Subject: Re: Current status (was Reliable network cards? CF cards?)
To: Andy Ruhl <acruhl@gmail.com>
From: Todd Vierling <tv@duh.org>
List: port-hpcmips
Date: 01/03/2005 13:02:50
On Sun, 2 Jan 2005, Andy Ruhl wrote:

> > This will work fine so long as the card is *not* CardBus (and supported by
> > NetBSD, of course).  Avoid 802.11g -- those are almost always CardBus.
> > 802.11b is typically OK if the chipset is known by NetBSD.
>
> Got a response from another kind NetBSDer about network cards. I went
> out today and casually looked for cards, and it seems like all newer
> ones are cardbus... Hmm...

Most 802.11b (11Mbit) cards are still 16-bit PCMCIA, from what I've seen (of
cards that are not Windows-binary-only, Winmodem-like el cheapo wireless
cards).

Most 10baseT and 100baseTX cards are also 16-bit.  If you want something
that works with NetBSD but takes almost no power, watch eBay or look for a
cheap deal on the LP-E (or CF-E, works in a CF type 1 to PCMCIA adapter)
card.  It is only 10baseT, but only uses 5-10mA of power compared to a
typical wired card's 100mA and wireless card's 250mA.

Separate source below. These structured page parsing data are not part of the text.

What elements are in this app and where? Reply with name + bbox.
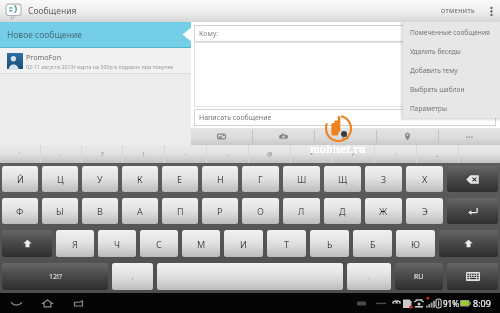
button[interactable]: Attach picture xyxy=(191,128,252,145)
button[interactable]: Удалить беседы xyxy=(403,42,500,61)
button[interactable]: Ф xyxy=(2,198,38,224)
button[interactable]: ОТМЕНИТЬ xyxy=(434,0,482,22)
staticText: ? xyxy=(101,150,104,158)
button[interactable]: - xyxy=(165,145,206,163)
button[interactable]: З xyxy=(365,166,402,192)
button[interactable]: У xyxy=(82,166,118,192)
button[interactable]: Я xyxy=(56,230,94,257)
button[interactable]: С xyxy=(140,230,178,257)
button[interactable]: 12!? xyxy=(2,263,108,290)
staticText: ОТМЕНИТЬ xyxy=(441,7,475,15)
button[interactable]: Switch input method xyxy=(447,263,498,290)
button[interactable]: Э xyxy=(406,198,443,224)
button[interactable]: Т xyxy=(267,230,306,257)
staticText: _ xyxy=(436,150,439,158)
button[interactable]: Messaging xyxy=(5,2,22,21)
button[interactable]: Record audio xyxy=(315,128,376,145)
staticText: Ф xyxy=(16,205,24,217)
button[interactable]: Recent apps xyxy=(65,293,91,313)
button[interactable]: Добавить тему xyxy=(403,61,500,80)
button[interactable]: Помеченные сообщения xyxy=(403,22,500,42)
staticText: Ш xyxy=(297,173,307,185)
button[interactable]: Take photo xyxy=(253,128,314,145)
staticText: Я xyxy=(72,238,78,250)
button[interactable]: И xyxy=(224,230,263,257)
staticText: ! xyxy=(143,150,145,158)
button[interactable]: Р xyxy=(202,198,238,224)
button[interactable]: Ь xyxy=(310,230,349,257)
staticText: Ц xyxy=(57,173,64,185)
button[interactable]: , xyxy=(112,263,153,290)
button[interactable]: RU xyxy=(395,263,443,290)
button[interactable]: _ xyxy=(417,145,458,163)
button[interactable]: . xyxy=(347,263,391,290)
button[interactable] xyxy=(194,42,496,107)
button[interactable] xyxy=(157,263,343,290)
button[interactable]: Й xyxy=(2,166,38,192)
button[interactable]: Выбрать шаблон xyxy=(403,80,500,99)
staticText: ' xyxy=(19,150,21,158)
button[interactable]: Щ xyxy=(324,166,361,192)
button[interactable]: , xyxy=(207,145,248,163)
staticText: . xyxy=(368,273,370,281)
button[interactable]: Ш xyxy=(283,166,320,192)
button[interactable]: Параметры xyxy=(403,99,500,118)
staticText: Параметры xyxy=(410,104,447,113)
button[interactable]: PromoFon xyxy=(0,48,191,73)
button[interactable]: @ xyxy=(249,145,290,163)
button[interactable]: Написать сообщение xyxy=(194,109,496,126)
staticText: Кому: xyxy=(199,29,219,39)
button[interactable]: / xyxy=(333,145,374,163)
button[interactable]: Ч xyxy=(98,230,136,257)
button[interactable]: ' xyxy=(0,145,40,163)
button[interactable]: М xyxy=(182,230,220,257)
button[interactable]: Н xyxy=(202,166,238,192)
button[interactable]: Shift xyxy=(2,230,52,257)
button[interactable]: П xyxy=(162,198,198,224)
button[interactable]: Новое сообщение xyxy=(0,22,191,47)
button[interactable]: Ж xyxy=(365,198,402,224)
button[interactable]: ? xyxy=(82,145,122,163)
button[interactable]: Share location xyxy=(377,128,438,145)
button[interactable]: . xyxy=(41,145,81,163)
button[interactable]: А xyxy=(122,198,158,224)
button[interactable]: Ю xyxy=(396,230,435,257)
button[interactable]: К xyxy=(122,166,158,192)
staticText: Д xyxy=(339,205,346,217)
staticText: 12!? xyxy=(49,272,62,282)
button[interactable]: Кому: xyxy=(194,25,496,42)
staticText: Е xyxy=(177,173,183,185)
staticText: / xyxy=(352,150,355,158)
button[interactable]: More xyxy=(439,128,500,145)
staticText: @ xyxy=(267,150,273,158)
button[interactable]: Е xyxy=(162,166,198,192)
button[interactable]: Г xyxy=(242,166,279,192)
staticText: Э xyxy=(422,205,428,217)
staticText: Ч xyxy=(114,238,121,250)
button[interactable]: Enter xyxy=(447,198,498,224)
staticText: З xyxy=(381,173,387,185)
button[interactable]: Ц xyxy=(42,166,78,192)
button[interactable]: Ы xyxy=(42,198,78,224)
button[interactable]: : xyxy=(375,145,416,163)
button[interactable]: О xyxy=(242,198,279,224)
button[interactable]: Backspace xyxy=(447,166,498,192)
button[interactable]: Home xyxy=(34,293,60,313)
staticText: + xyxy=(310,150,314,158)
button[interactable]: + xyxy=(291,145,332,163)
staticText: Л xyxy=(298,205,305,217)
staticText: М xyxy=(197,238,206,250)
button[interactable]: ! xyxy=(123,145,164,163)
button[interactable]: Б xyxy=(353,230,392,257)
button[interactable]: Х xyxy=(406,166,443,192)
button[interactable]: Back xyxy=(3,293,29,313)
button[interactable] xyxy=(459,145,500,163)
button[interactable]: В xyxy=(82,198,118,224)
button[interactable]: More options xyxy=(482,0,500,22)
staticText: : xyxy=(395,150,397,158)
staticText: Написать сообщение xyxy=(199,113,272,123)
button[interactable]: Shift xyxy=(439,230,498,257)
staticText: , xyxy=(227,150,229,158)
button[interactable]: Д xyxy=(324,198,361,224)
button[interactable]: Л xyxy=(283,198,320,224)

> > Heh.  I was going to do the same, but never got a Cobalt to do the building
> > after my 880 decided to go permanently screen-blank (a hard drop to the
> > floor did this).
>
> Ugh. That makes it a lot less useable.

Well, I doubt it'll affect you.  I dropped *my* unit on the floor from five
feet.  8-)

> It would be nice if some kind soul could build mips packages, but I'm not
> sure if it's more complicated than that. Are we all the same endianess?

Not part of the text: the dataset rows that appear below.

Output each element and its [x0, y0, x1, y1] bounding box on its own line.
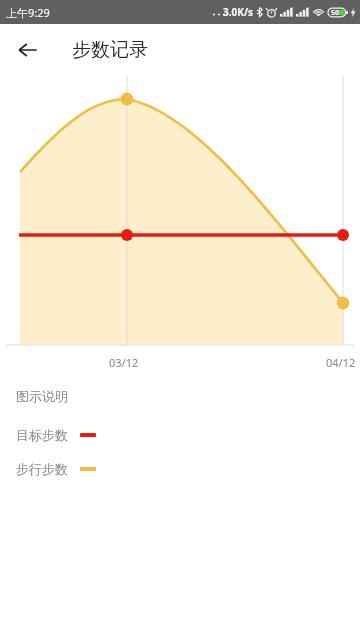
button[interactable]: 步行步数	[0, 460, 360, 478]
staticText: 50	[331, 8, 340, 18]
staticText: 上午9:29	[6, 5, 50, 20]
staticText: 图示说明	[16, 388, 68, 404]
staticText: 04/12	[326, 355, 360, 370]
button[interactable]: 目标步数	[0, 426, 360, 444]
staticText: 步行步数	[16, 461, 68, 477]
staticText: 03/12	[109, 355, 145, 370]
staticText: 目标步数	[16, 427, 68, 443]
staticText: 3.0K/s	[223, 5, 254, 19]
button[interactable]: 返回	[8, 30, 48, 70]
staticText: 步数记录	[72, 38, 148, 62]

You said you had a Cobalt box.  That is mipsel, as is hpcmips, so you should
have no problem building binary packages on the cobalt to use on the
hpcmips.  They're both little endian.

> What I did was I tried to follow Michael Lucas's article at onlamp
> about installing on an hpcarm machine using a CF card. The failure was
> that the Mobilepro 880 doesn't seem to like anything NetBSD does with
> the disklabel and format.

WinCE uses fdisked drives.  You might want to try the following:

* boot NetBSD INSTALL kernel

* exit sysinst and run fdisk from the command line:
  $ fdisk -au

* make partition 0 type 6 (16-bit FAT), and make it big enough to hold
  hpcboot.exe, a gzipped INSTALL kernel, a real kernel, and perhaps some
  work area for other kernels and/or storing WinCE data

* make partition 1 type 169 (NetBSD), sized for the rest of the disk

Write down the absolute start sector number and raw sector count of the
16-bit FAT partition.  Then:

$ dd if=/dev/zero of=/dev/wd0d bs=512 seek=START count=20

where START is the starting sector of the FAT partition -- this will prompt
WinCE to reformat it.  Then reboot into WinCE and tell it Yes to format the
now-shrunken FAT partition.  (WinCE 2.1/2.11 has some kind of oddness in its
FAT implementation; it's best to let it format a repartitioned card.)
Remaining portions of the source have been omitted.